- Entries supplied -
=== Section Start ===

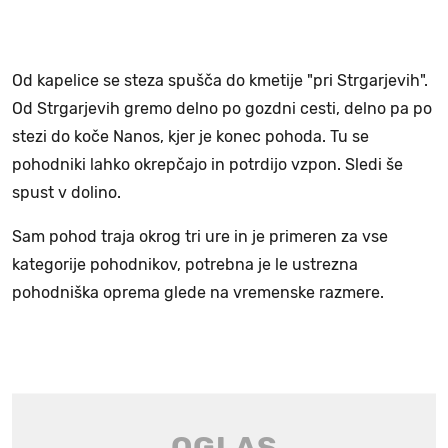
Od kapelice se steza spušča do kmetije "pri Strgarjevih".
Od Strgarjevih gremo delno po gozdni cesti, delno pa po
stezi do koče Nanos, kjer je konec pohoda. Tu se
pohodniki lahko okrepčajo in potrdijo vzpon. Sledi še
spust v dolino.
Sam pohod traja okrog tri ure in je primeren za vse
kategorije pohodnikov, potrebna je le ustrezna
pohodniška oprema glede na vremenske razmere.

=== Section End ===

- What you have to do -
Please output the records above exactly, without the pictures.

- Written answer -
Od kapelice se steza spušča do kmetije "pri Strgarjevih".
Od Strgarjevih gremo delno po gozdni cesti, delno pa po
stezi do koče Nanos, kjer je konec pohoda. Tu se
pohodniki lahko okrepčajo in potrdijo vzpon. Sledi še
spust v dolino.
Sam pohod traja okrog tri ure in je primeren za vse
kategorije pohodnikov, potrebna je le ustrezna
pohodniška oprema glede na vremenske razmere.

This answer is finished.